Dans la décision, l’ARPT explique avoir constaté des perturbations de réseau de l’opérateur français du 30 juin au 01 juillet. «  Cette perturbation a causé l’indisponibilité de plusieurs de services qu’il fournit à ses abonnés, notamment le SMS, orange money, E-recharge, quelques notifications à travers les codes USSD etc., et cela durant plus de 30 heures », explique-t-on, rappelant que ce « manquement grave est contraire aux obligations de disponibilité, de continuité et de la qualité de service contenues dans sa convention de concession et de son cahier de charge ».

Il faut souligner que le différend entre l’ARPT et Orange est né de la volonté de l’operateur d’imposer une nouvelle tarification sur les transactions financières à distance en début juin. Dans cette tarification, Orange avait décidé de facturer à 1000 gnf pour chaque dépôt d’une zone à une autre.

Face au tollé, l’Autorité de Régulation des Postes et Télécommunications (ARPT) avait ordonné à Orange Finances Mobiles Guinée de suspendre tout simplement ces frais.
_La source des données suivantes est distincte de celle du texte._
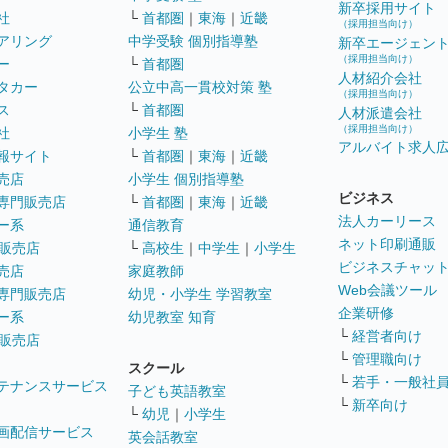
新卒採用サイト
社
└
首都圏
｜
東海
｜
近畿
（採用担当向け）
アリング
中学受験 個別指導塾
新卒エージェン
（採用担当向け）
ー
└
首都圏
人材紹介会社
タカー
公立中高一貫校対策 塾
（採用担当向け）
ス
└
首都圏
人材派遣会社
（採用担当向け）
社
小学生 塾
アルバイト求人
報サイト
└
首都圏
｜
東海
｜
近畿
売店
小学生 個別指導塾
ビジネス
専門販売店
└
首都圏
｜
東海
｜
近畿
法人カーリース
ー系
通信教育
ネット印刷通販
販売店
└
高校生
｜
中学生
｜
小学生
ビジネスチャッ
売店
家庭教師
Web会議ツール
専門販売店
幼児・小学生 学習教室
企業研修
ー系
幼児教室 知育
└
経営者向け
販売店
└
管理職向け
スクール
└
若手・一般社
テナンスサービス
子ども英語教室
└
新卒向け
└
幼児
｜
小学生
画配信サービス
英会話教室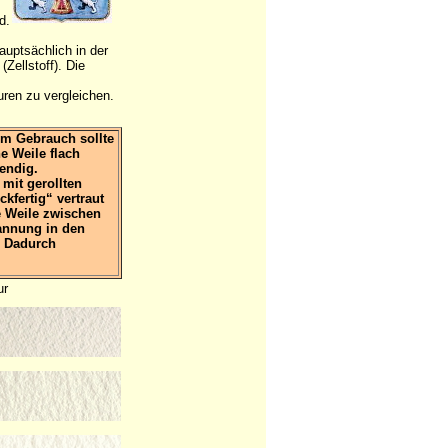
d.
uptsächlich in der
Zellstoff). Die
ren zu vergleichen.
em Gebrauch sollte
e Weile flach
wendig.
 mit gerollten
kfertig“ vertraut
e Weile zwischen
annung in den
. Dadurch
ur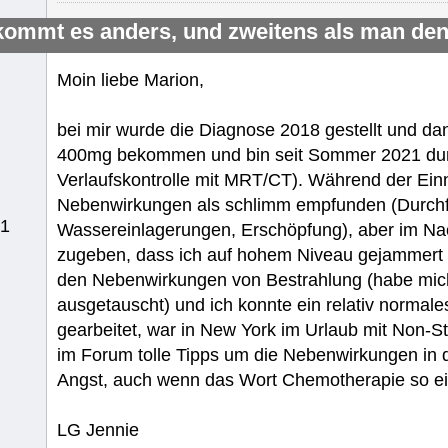
kommt es anders, und zweitens als man den
Moin liebe Marion,
bei mir wurde die Diagnose 2018 gestellt und dan
400mg bekommen und bin seit Sommer 2021 durch
Verlaufskontrolle mit MRT/CT). Während der Ein
Nebenwirkungen als schlimm empfunden (Durchfa
51
Wassereinlagerungen, Erschöpfung), aber im Nac
zugeben, dass ich auf hohem Niveau gejammert ha
den Nebenwirkungen von Bestrahlung (habe mic
ausgetauscht) und ich konnte ein relativ normale
gearbeitet, war in New York im Urlaub mit Non-St
im Forum tolle Tipps um die Nebenwirkungen in 
Angst, auch wenn das Wort Chemotherapie so e
LG Jennie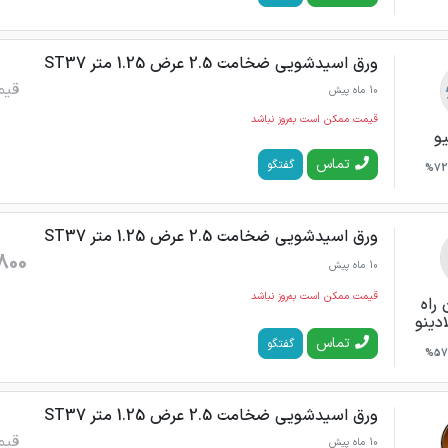
ورق اسیدشویی ضخامت 2.5 عرض 1.25 متر ST37
قیم
10 ماه پیش
قیمت ممکن است به‌روز نباشد
یو
تماس
گفتگو
72%
ورق اسیدشویی ضخامت 2.5 عرض 1.25 متر ST37
800
10 ماه پیش
قیمت ممکن است به‌روز نباشد
 راه
ادینو
تماس
گفتگو
57%
ورق اسیدشویی ضخامت 2.5 عرض 1.25 متر ST37
قیم
10 ماه پیش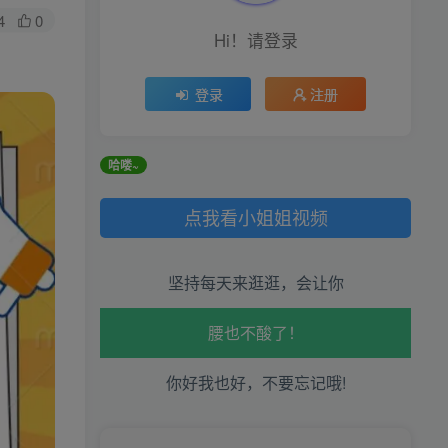
4
0
Hi！请登录
登录
注册
哦！
哈喽~
生活也美好了！
点我看小姐姐视频
心情也舒畅了！
坚持每天来逛逛，会让你
走路也有劲了！
腿也不痛了！
你好我也好，不要忘记哦!
腰也不酸了！
工作也轻松了！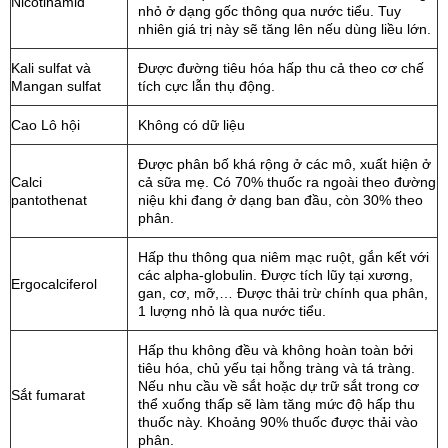
Nicotinamid
nhỏ ở dạng gốc thông qua nước tiểu. Tuy
nhiên giá trị này sẽ tăng lên nếu dùng liều lớn.
Kali sulfat và
Được đường tiêu hóa hấp thu cả theo cơ chế
Mangan sulfat
tích cực lẫn thụ động.
Cao Lô hội
Không có dữ liệu
Được phân bố khá rộng ở các mô, xuất hiện ở
Calci
cả sữa mẹ. Có 70% thuốc ra ngoài theo đường
pantothenat
niệu khi đang ở dạng ban đầu, còn 30% theo
phân.
Hấp thu thông qua niêm mạc ruột, gắn kết với
các alpha-globulin. Được tích lũy tại xương,
Ergocalciferol
gan, cơ, mỡ,… Được thải trừ chính qua phân,
1 lượng nhỏ là qua nước tiểu.
Hấp thu không đều và không hoàn toàn bởi
tiêu hóa, chủ yếu tại hỗng tràng và tá tràng.
Nếu nhu cầu về sắt hoặc dự trữ sắt trong cơ
Sắt fumarat
thể xuống thấp sẽ làm tăng mức độ hấp thu
thuốc này. Khoảng 90% thuốc được thải vào
phân.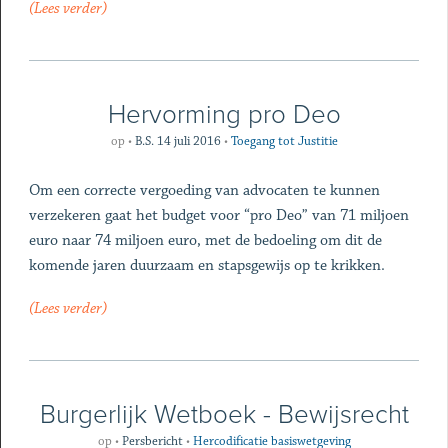
(Lees verder)
Hervorming pro Deo
op
•
B.S. 14 juli 2016
•
Toegang tot Justitie
Om een correcte vergoeding van advocaten te kunnen
verzekeren gaat het budget voor “pro Deo” van 71 miljoen
euro naar 74 miljoen euro, met de bedoeling om dit de
komende jaren duurzaam en stapsgewijs op te krikken.
(Lees verder)
Burgerlijk Wetboek - Bewijsrecht
op
•
Persbericht
•
Hercodificatie basiswetgeving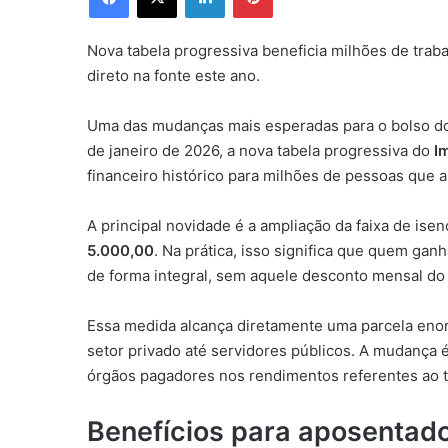
Nova tabela progressiva beneficia milhões de trab
direto na fonte este ano.
Uma das mudanças mais esperadas para o bolso do b
de janeiro de 2026, a nova tabela progressiva do
I
financeiro histórico para milhões de pessoas que 
A principal novidade é a ampliação da faixa de is
5.000,00
. Na prática, isso significa que quem ganh
de forma integral, sem aquele desconto mensal do 
Essa medida alcança diretamente uma parcela enor
setor privado até servidores públicos. A mudança 
órgãos pagadores nos rendimentos referentes ao t
Benefícios para aposentado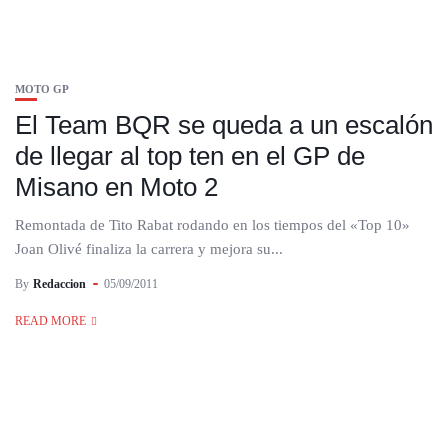
MOTO GP
El Team BQR se queda a un escalón
de llegar al top ten en el GP de
Misano en Moto 2
Remontada de Tito Rabat rodando en los tiempos del «Top 10»
Joan Olivé finaliza la carrera y mejora su...
By
Redaccion
05/09/2011
READ MORE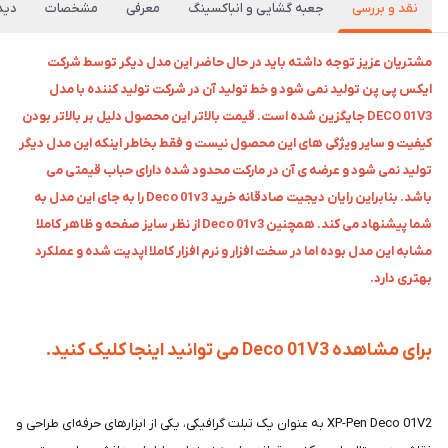
نقد و بررسی
جعبه گشایی و انباکسینگ
معرفی
مشخصات
دیدگ
مشتریان عزیز توجه داشته باید در حال حاضر این مدل دیگر توسط شرکت
ایکس پی پن تولید نمی شود و خط تولید آن در شرکت تولید کننده با مدل
DECO 01V3 جایگزین شده است. قیمت بالاتر این محصول دلیل بر بالاتر بودن
کیفیت و سایر ویژگی های این محصول نیست و فقط بخاطر اینکه این مدل دیگر
تولید نمی شود و عرضه ی آن در مارکت محدود شده دارای حباب قیمتی می
باشد. بنابراین رایان دیجیت صادقانه خرید Deco 01v3 را به جای این مدل به
شما پیشنهاد می کند. همچنین Deco 01v3 از نظر سایز صفحه و ظاهر کاملا
مشابه این مدل بوده اما در سخت افزار و نرم افزار کاملا اپدیت شده و عملکرد
بهتری دارد.
برای مشاهده Deco 01V3 می توانید اینجا کلیک کنید.
XP-Pen Deco 01V2 به عنوان یک تبلت گرافیکی، یکی از ابزارهای حرفه‌ای طراحی و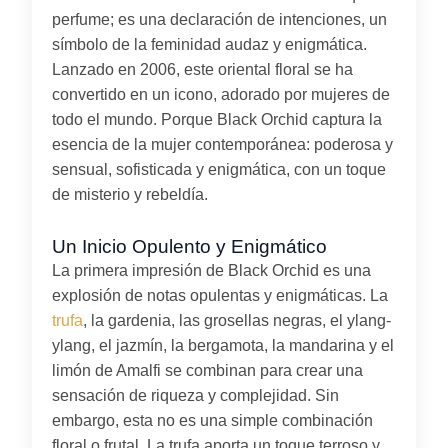
perfume; es una declaración de intenciones, un
símbolo de la feminidad audaz y enigmática.
Lanzado en 2006, este oriental floral se ha
convertido en un icono, adorado por mujeres de
todo el mundo. Porque Black Orchid captura la
esencia de la mujer contemporánea: poderosa y
sensual, sofisticada y enigmática, con un toque
de misterio y rebeldía.
Un Inicio Opulento y Enigmático
La primera impresión de Black Orchid es una
explosión de notas opulentas y enigmáticas. La
trufa
, la gardenia, las grosellas negras, el ylang-
ylang, el jazmín, la bergamota, la mandarina y el
limón de Amalfi se combinan para crear una
sensación de riqueza y complejidad. Sin
embargo, esta no es una simple combinación
floral o frutal. La trufa aporta un toque terroso y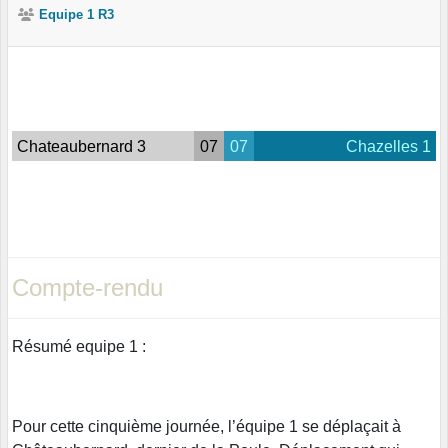
Equipe 1 R3
Chateaubernard 3
07
07
Chazelles 1
Compte-rendu
Résumé equipe 1 :
Pour cette cinquième journée, l’équipe 1 se déplaçait à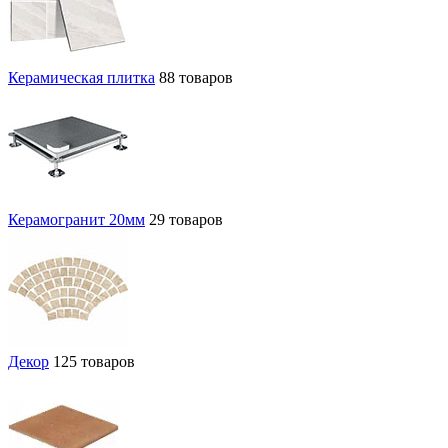
Керамическая плитка
88 товаров
Керамогранит 20мм
29 товаров
Декор
125 товаров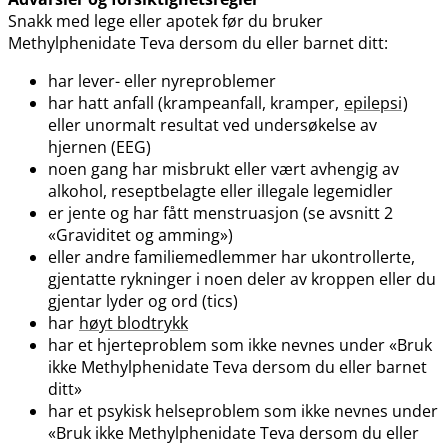
Snakk med lege eller apotek før du bruker
Methylphenidate Teva dersom du eller barnet ditt:
har lever- eller nyreproblemer
har hatt anfall (krampeanfall, kramper,
epilepsi
)
eller unormalt resultat ved undersøkelse av
hjernen (EEG)
noen gang har misbrukt eller vært avhengig av
alkohol, reseptbelagte eller illegale legemidler
er jente og har fått menstruasjon (se avsnitt 2
«Graviditet og amming»)
eller andre familiemedlemmer har ukontrollerte,
gjentatte rykninger i noen deler av kroppen eller du
gjentar lyder og ord (tics)
har
høyt blodtrykk
har et hjerteproblem som ikke nevnes under «Bruk
ikke Methylphenidate Teva dersom du eller barnet
ditt»
har et psykisk helseproblem som ikke nevnes under
«Bruk ikke Methylphenidate Teva dersom du eller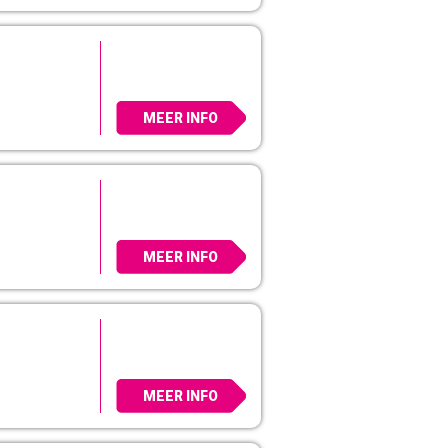
MEER INFO
MEER INFO
MEER INFO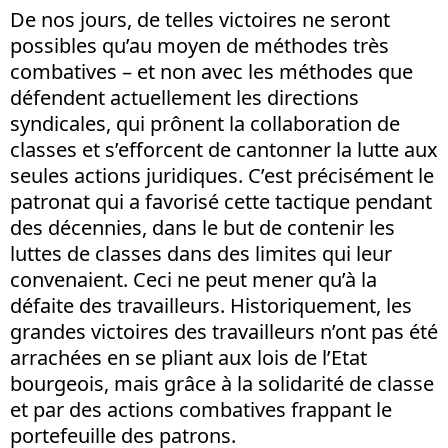
De nos jours, de telles victoires ne seront
possibles qu’au moyen de méthodes très
combatives – et non avec les méthodes que
défendent actuellement les directions
syndicales, qui prônent la collaboration de
classes et s’efforcent de cantonner la lutte aux
seules actions juridiques. C’est précisément le
patronat qui a favorisé cette tactique pendant
des décennies, dans le but de contenir les
luttes de classes dans des limites qui leur
convenaient. Ceci ne peut mener qu’à la
défaite des travailleurs. Historiquement, les
grandes victoires des travailleurs n’ont pas été
arrachées en se pliant aux lois de l’Etat
bourgeois, mais grâce à la solidarité de classe
et par des actions combatives frappant le
portefeuille des patrons.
Mais en réaction, Orange, en lieu et place de revenir sur sa décision, avait, à la grande surprise générale, décidé tout simplement de suspendre les transactions économiques à distance.

Après quelques jours de bras de fer, un accord a été finalement trouvé le 15 juin, entre la BCRG, l’ARPT et les Etablissements de monnaie électronique, Orange Finances Mobiles Guinée qui a accepté cette fois-ci d’annuler ses fameux 1000 GNF.